In a surprising turn of events, Dangote Petroleum Refinery and Petrochemicals has formally withdrawn its high-stakes lawsuit against Nigeria’s petroleum regulatory authorities and five major oil marketing companies, bringing an end to a contentious legal battle that had gripped the nation’s energy sector for months.
The case, which sought ₦100 billion in damages, was quietly discontinued at the Federal High Court in Abuja through a notice of discontinuance filed by Dangote’s legal team. The withdrawal comes without any official explanation from Africa’s richest man’s oil empire, leaving industry observers speculating about potential behind-the-scenes negotiations.
The Heart of the Dispute
The lawsuit had positioned Dangote Refinery against formidable opponents: the Nigerian Midstream and Downstream Petroleum Regulatory Authority (NMDPRA), the Nigerian National Petroleum Company Limited (NNPCL), and five petroleum marketing companies—AYM Shafa Limited, A.A. Rano Limited, T. Time Petroleum Limited, 2015 Petroleum Limited, and Matrix Petroleum Services Limited.
At the center of the dispute was Dangote’s challenge to NMDPRA’s issuance of import licenses for petroleum products. The refinery argued that such licenses violated sections 317(8) and (9) of the Petroleum Industry Act, claiming they should only be granted when genuine product shortfalls exist. Dangote further alleged that the regulatory authority had failed in its statutory duty to encourage local refineries like his multi-billion-dollar facility.
Accusations of Monopolistic Ambitions
The case quickly evolved into a broader debate about market competition and monopolistic practices in Nigeria’s petroleum sector. The defendant companies mounted a robust defense, arguing through their counter-affidavits that competitive practices are essential for Nigeria’s economic health and the oil sector’s viability.
In a pointed accusation, the marketers claimed that Dangote Refinery was seeking to monopolize Nigeria’s petroleum industry, positioning itself as the sole controller of supply, distribution, and pricing mechanisms. This allegation struck at the heart of concerns about market concentration in a sector critical to Nigeria’s economy.
Regulatory Defense
NMDPRA, through Senior Regulatory Officer Idris Musa, defended its licensing decisions by pointing to practical realities. In a sworn counter-affidavit, Musa argued that Dangote Refinery’s current production capacity does not meet Nigeria’s daily consumption requirements, necessitating continued imports to bridge supply gaps.

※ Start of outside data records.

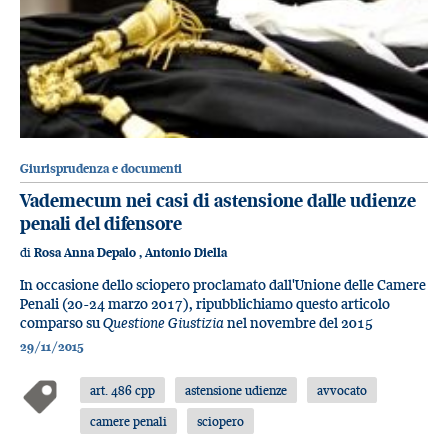
Giurisprudenza e documenti
Vademecum nei casi di astensione dalle udienze
penali del difensore
di
Rosa Anna Depalo
,
Antonio Diella
In occasione dello sciopero proclamato dall'Unione delle Camere
Penali (20-24 marzo 2017), ripubblichiamo questo articolo
comparso su
Questione Giustizia
nel novembre del 2015
29/11/2015
art. 486 cpp
astensione udienze
avvocato
camere penali
sciopero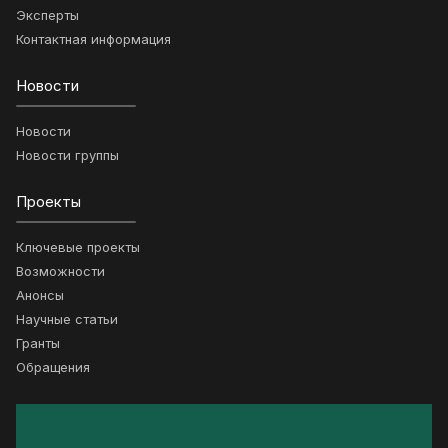
Эксперты
Контактная информация
Новости
Новости
Новости группы
Проекты
Ключевые проекты
Возможности
Анонсы
Научные статьи
Гранты
Обращения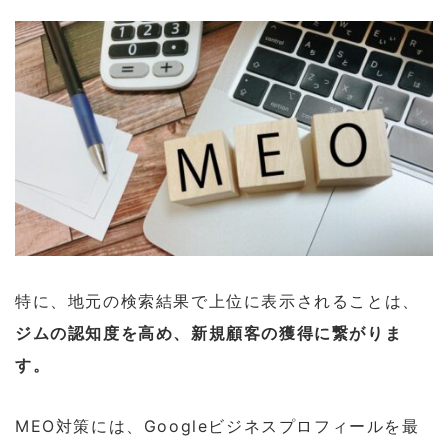
特に、地元の検索結果で上位に表示されることは、
ジムの認知度を高め、新規顧客の獲得に繋がりま
す。
MEO対策には、Googleビジネスプロフィールを最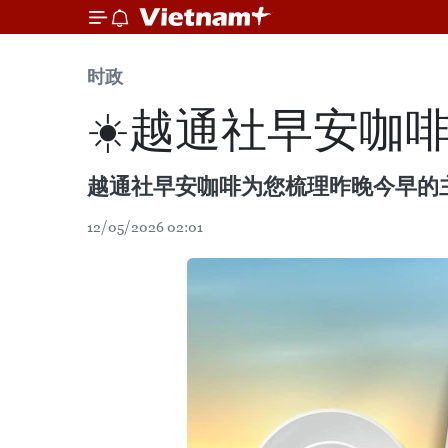
时政
☀️越通社早安咖啡（2
越通社早安咖啡为您梳理昨晚今早的
12/05/2026 02:01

The regulatory authority maintained that its import licenses were issued to companies with proven track records in international petroleum products trading, following Section 317(9) of the Petroleum Industry Act. NMDPRA also emphasized its mandate to promote competition and prevent monopolies in the sector, categorically denying any conspiracy against Dangote.
Legal Complexities
The case was not without its procedural challenges. In December 2024, Dangote sought to amend its filing to correct the name of NNPCL, which had been incorrectly identified in the original suit. NNPC Limited responded with a preliminary objection, arguing that the misidentification rendered the entire suit incompetent.
However, Justice Inyang Ekwo dismissed this objection in March 2025, ruling that the naming error did not fundamentally affect the suit. The judge also criticized the defendants for raising procedural objections before addressing the substantive claims, suggesting the case was gaining momentum toward a full hearing.
Unanswered Questions
The sudden withdrawal leaves numerous questions unanswered. Industry analysts are now speculating whether an out-of-court settlement was reached, though no such agreement has been disclosed. The timing of the withdrawal, coming after the court had ruled in Dangote’s favor on procedural matters, adds to the mystery surrounding the decision.
The case had significant implications for Nigeria’s petroleum sector, touching on fundamental questions about market structure, regulatory authority, and the balance between promoting local industry and maintaining competitive markets. With Dangote Refinery representing one of Africa’s largest industrial investments and a cornerstone of Nigeria’s efforts to achieve petroleum self-sufficiency, the outcome of this dispute was being closely watched by investors, policymakers, and industry stakeholders across the continent.
The withdrawal, while ending this particular legal chapter, leaves the underlying tensions between local refining capacity, import dependencies, and market competition unresolved—issues that will likely continue to shape Nigeria’s petroleum sector policy in the months ahead.
WHAT YOU SHOULD KNOW
Africa’s largest refinery, Dangote Petroleum, has mysteriously withdrawn its ₦100 billion lawsuit against Nigerian oil regulators without explanation. The case centered on Dangote’s challenge to petroleum import licenses, which the company claimed violated industry laws and undermined local refining.
The sudden withdrawal raises questions about whether a behind-the-scenes settlement was reached, but leaves unresolved the critical tension between Nigeria’s push for petroleum self-sufficiency through local refining and maintaining competitive markets that prevent monopolistic control of the nation’s fuel supply.